Angelus Law is now dealing with a number of cases relating to breach of GDPR/DPA, breach of privacy and misuse of private information by public authorities and private companies which have led to great distress to those clients involved. These types of cases very often involve the need for remedies beyond simple compensation; for example, seeking an injunction to stop an individual or organisation from continuing to share personal data without authority, or, seeking a declaration or guarantee to ensure that any past instances of data leaking or misuse are not repeated.

One such case is that of Mr L, who came to Angelus Law late in 2019 with serious concerns over the handling of his personal information by his NHS Trust. Mr L had been undergoing transition from Female to Male and had been attending a Gender Reassignment Clinic for roughly 4 years. There was a heavy emphasis upon privacy and security at the Clinic; access to the building could only be gained by the visitor providing their full name and reasoning for attending and correspondence was always marked ‘Strictly Confidential’ given the sensitive nature of the Clinic’s work.

In September 2019 Mr L was checking his e-mails and noted an e-mail received from the Clinic; this was fairly unusual and so Mr L’s attention was immediately drawn to it. Upon opening the e-mail, Mr L noted that a large number of recipients were carbon copied into the e-mail including himself and were fully visible to one another. The e-mail clearly identified that those copied into it were patients of the Clinic.

Mr L had kept his transition a private matter with only a select few close family and friends knowing about it and so was distraught at the disclosure of his identity in this manner. A simple Google search of the private e-mail address quickly revealed Mr L’s LinkedIn and Facebook profiles and so he became extremely concerned about details of his transition spreading without his knowledge or control. Mr L told us that he found himself becoming increasingly anxious as time went on, often Googling his name and e-mail address to see if anything had been posted about him.

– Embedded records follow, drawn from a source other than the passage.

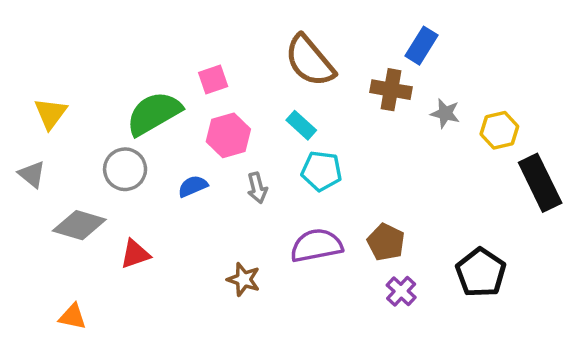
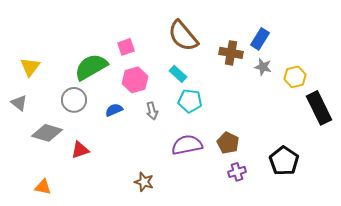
blue rectangle: (421, 46) -> (260, 39), moved
brown star: (244, 279) -> (144, 182), moved
purple cross: (401, 291) -> (237, 172), turned 30

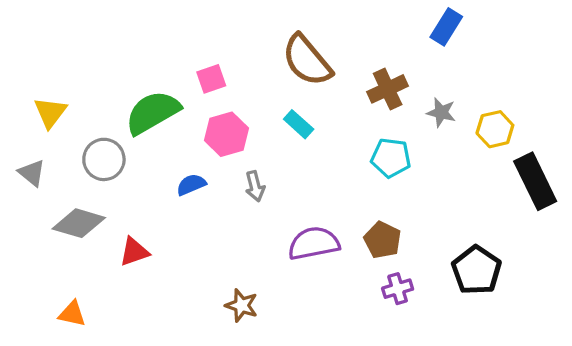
blue rectangle: (260, 39) -> (446, 27), moved
brown cross: (231, 53) -> (388, 89), turned -35
gray circle: (74, 100) -> (104, 159), moved
cyan pentagon: (190, 101) -> (391, 158), moved

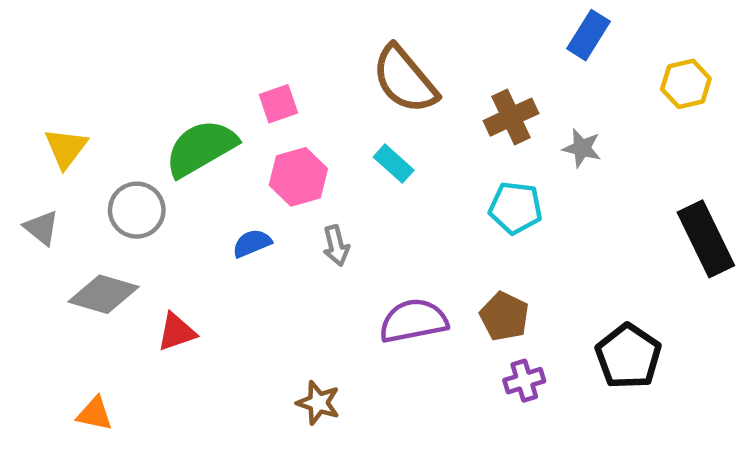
yellow hexagon: (495, 129) -> (686, 84), moved

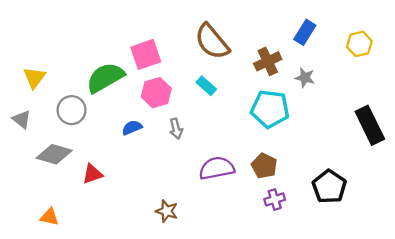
blue rectangle: (589, 35) -> (305, 32), moved
pink square: (278, 104) -> (146, 54), size x1.5
cyan pentagon: (515, 208) -> (270, 109), size x1.4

Moreover, Mr L told us his trust and confidence in the Clinic as a place where he could express himself freely regarding his transition had been lost.

Following our initial investigations with Mr L, Angelus Law commenced a claim against the NHS Trust for breach of confidence and for its unlawful use and unauthorised disclosure of Mr L’s personal data. After negotiations with the Trust, we were able to negotiate a settlement of £2,000.00 to compensate Mr L for his loss of control over the personal data, and for the distress, embarrassment and suffering he endured as a result of the Clinic’s actions.